Each line of the data below that includes the string "Passport" must be copied.

+++ Data records +++

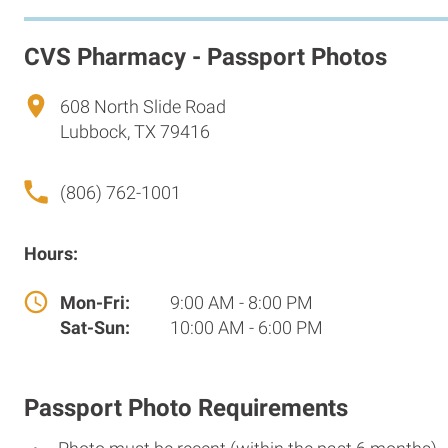
CVS Pharmacy - Passport Photos
608 North Slide Road
Lubbock, TX 79416
(806) 762-1001
Hours:
Mon-Fri:
9:00 AM - 8:00 PM
Sat-Sun:
10:00 AM - 6:00 PM
Passport Photo Requirements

+++

▸ **Answer for the task**
CVS Pharmacy - Passport Photos
Passport Photo Requirements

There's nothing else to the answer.